As the saying goes, there will be something to be gained from the life of a foreign king. When Mars came closest to Earth, it was 55 million kilometers apart and the signal was transmitted in about 30 minutes. And as the Mars rover becomes more advanced, collecting huge amounts of data, passing them all back to Earth, waiting for human instructions to do more, it is clear that it will cost time and money. Can computers make their own on Mars?
Nasa unveiled the first results of the space probe’s next-generation intelligent system at the Goldschmidt conference on June 25, local time. They can identify the geochemical characteristics of life from rock samples and determine which data are worth analyzing and which results need to be fed back to humans.
These smart systems, while not up to the “Smanatly” rover, which will be launched in a month’s time, will make their debut in the European Space Agency’s ExoMars project. The ExoMars rover has been delayed until 2022 due to the new crown outbreak.

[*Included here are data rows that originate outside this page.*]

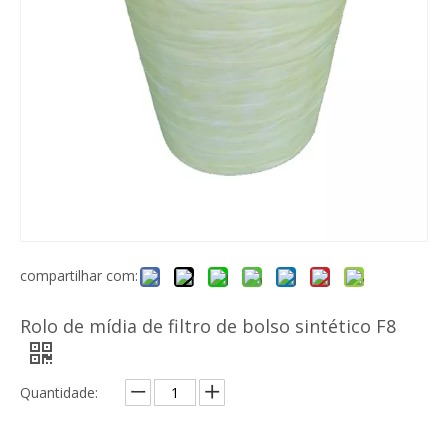
Rolo de mídia de filtro de fibra para filtro plissado com eficiência de malha Merv 13~14
Pré-filtro de ar de malha de nylon Gn
compartilhar com:
Rolo de mídia de filtro de bolso sintético F8
Quantidade:
Meio de filtro de ar de fibra sintética lavável Meio de pré-filtro
Tecido não tecido fundido por fusão Material de proteção higiênica Polipropileno BFE 99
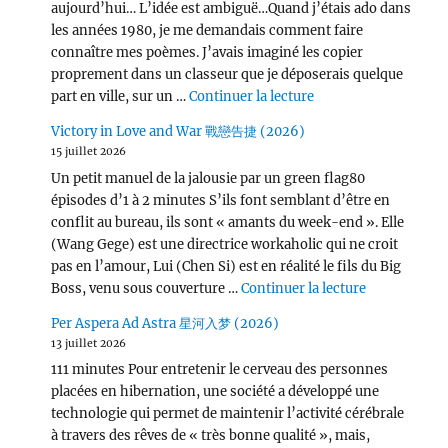
aujourd’hui… L’idée est ambiguë…Quand j’étais ado dans
les années 1980, je me demandais comment faire
connaître mes poèmes. J’avais imaginé les copier
proprement dans un classeur que je déposerais quelque
de « Wang Chu Ran 
part en ville, sur un …
Continuer la lecture
Victory in Love and War 戰戀告捷 (2026)
15 juillet 2026
Un petit manuel de la jalousie par un green flag80
épisodes d’1 à 2 minutes S’ils font semblant d’être en
conflit au bureau, ils sont « amants du week-end ». Elle
(Wang Gege) est une directrice workaholic qui ne croit
pas en l’amour, Lui (Chen Si) est en réalité le fils du Big
de « Victor
Boss, venu sous couverture …
Continuer la lecture
Per Aspera Ad Astra 星河入梦 (2026)
13 juillet 2026
111 minutes Pour entretenir le cerveau des personnes
placées en hibernation, une société a développé une
technologie qui permet de maintenir l’activité cérébrale
à travers des rêves de « très bonne qualité », mais,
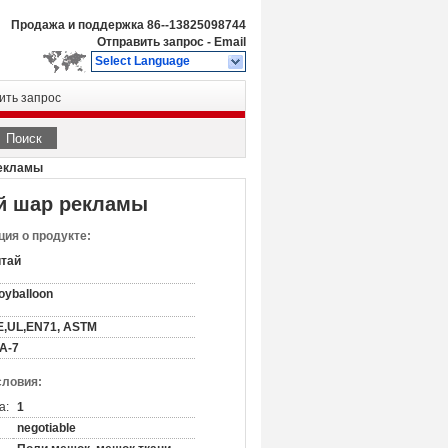
Продажа и поддержка
86--13825098744
Отправить запрос
-
Email
Select Language
ить запрос
Поиск
рекламы
ый шар рекламы
ия о продукте:
итай
oyballoon
E,UL,EN71, ASTM
A-7
словия:
а:
1
negotiable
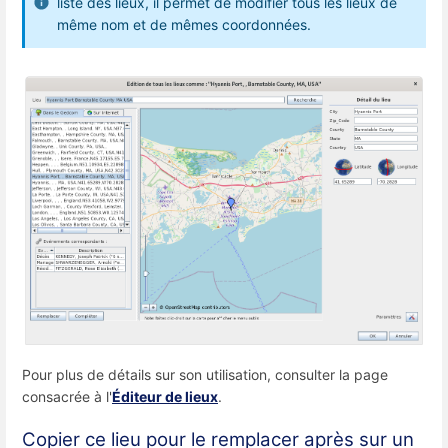
liste des lieux, il permet de modifier tous les lieux de
même nom et de mêmes coordonnées.
Pour plus de détails sur son utilisation, consulter la page
consacrée à l'
Éditeur de lieux
.
Copier ce lieu pour le remplacer après sur un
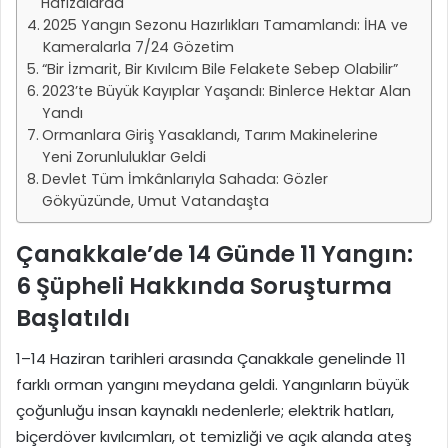
Hafızalarda
2025 Yangın Sezonu Hazırlıkları Tamamlandı: İHA ve
Kameralarla 7/24 Gözetim
“Bir İzmarit, Bir Kıvılcım Bile Felakete Sebep Olabilir”
2023’te Büyük Kayıplar Yaşandı: Binlerce Hektar Alan
Yandı
Ormanlara Giriş Yasaklandı, Tarım Makinelerine
Yeni Zorunluluklar Geldi
Devlet Tüm İmkânlarıyla Sahada: Gözler
Gökyüzünde, Umut Vatandaşta
Çanakkale’de 14 Günde 11 Yangın:
6 Şüpheli Hakkında Soruşturma
Başlatıldı
1–14 Haziran tarihleri arasında Çanakkale genelinde 11
farklı orman yangını meydana geldi. Yangınların büyük
çoğunluğu insan kaynaklı nedenlerle; elektrik hatları,
biçerdöver kıvılcımları, ot temizliği ve açık alanda ateş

On Mars debut, intelligent systems will still send most of the data back to Earth. But in the future, as they move into the solar system’s more distant bodies, they will be granted autonomous decision-making by NASA.

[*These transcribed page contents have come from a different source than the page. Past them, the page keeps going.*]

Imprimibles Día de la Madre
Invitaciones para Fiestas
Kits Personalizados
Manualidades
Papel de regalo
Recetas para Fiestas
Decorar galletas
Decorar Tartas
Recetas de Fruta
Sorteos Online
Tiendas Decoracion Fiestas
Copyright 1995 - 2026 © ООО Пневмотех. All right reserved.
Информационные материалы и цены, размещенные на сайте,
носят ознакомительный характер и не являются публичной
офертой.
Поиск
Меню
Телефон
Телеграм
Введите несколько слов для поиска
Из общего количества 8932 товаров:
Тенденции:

“This is a far-sighted step in space exploration,” Victoria Da Poian, the project’s lead researcher, told the conference. This means that our thinking has gradually changed, from human involvement in all space affairs to understanding that computers are equipped with intelligent systems that can be trained to make decisions that prioritize the transmission of the most interesting and critical information. “
AI looking for life characteristics
The Rosalind Franklin Rover in the ExoMars project will carry a Mars Organic Molecular Analyzer (MOMA). This is a new mass spectrometer-based device that analyzes and identifies organic analysis in rock samples to look for existing life, or signs of past life, on the surface and underground of Mars.

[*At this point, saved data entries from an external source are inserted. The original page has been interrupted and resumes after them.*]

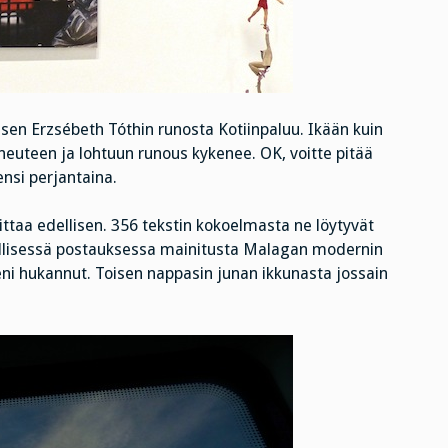
isen Erzsébeth Tóthin runosta Kotiinpaluu. Ikään kuin
uneuteen ja lohtuun runous kykenee. OK, voitte pitää
ensi perjantaina.
ittaa edellisen. 356 tekstin kokoelmasta ne löytyvät
ellisessä postauksessa mainitusta Malagan modernin
ni hukannut. Toisen nappasin junan ikkunasta jossain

The Daboan team trained artificial intelligence systems to analyze hundreds of rock samples and thousands of experimental spectra, and the first results showed that when neural network algorithms processed spectra from unknown compounds, their classification accuracy was 94% and 87% accurate lying with previously recognized samples. The algorithm will continue to be optimized until 2023.
“We get a lot of data from these unmanned missions, and sending it hundreds of millions of kilometers is challenging and extremely expensive, in other words, bandwidth is limited,” Daboan said. We need to prioritize some of the data back, while ensuring that important information is not lost. So we started developing intelligent algorithms. “
Long-term goals are self-determination
At this stage, the algorithm plays the role of auxiliary scientist, but as a long-term goal, the algorithm will independently analyze the data, adjust the debugging instrument, independently carry out the next operation, only select the most interesting data transmission home.
Eric Lynes, software director at NASA’s Goddard Space Flight Center’s Planetary Environment Laboratory, stressed that space missions face strict deadlines. Mars, for example, can store samples for a few weeks at most, then dump them and move to new locations for drilling. Sometimes, the second test of the sample is left less than 24 hours.
“In the future, when we go to explore Ganymede or Titan, the message from Earth can take five to seven hours to convey, unlike controlling a drone. We need to give these tools autonomy to make quick decisions. “
He explains that intelligent systems don’t shout ,”I’m finding life here”, but it gives scientists directions, like, “I have 87% confidence that this is phospholipids, the data is here.”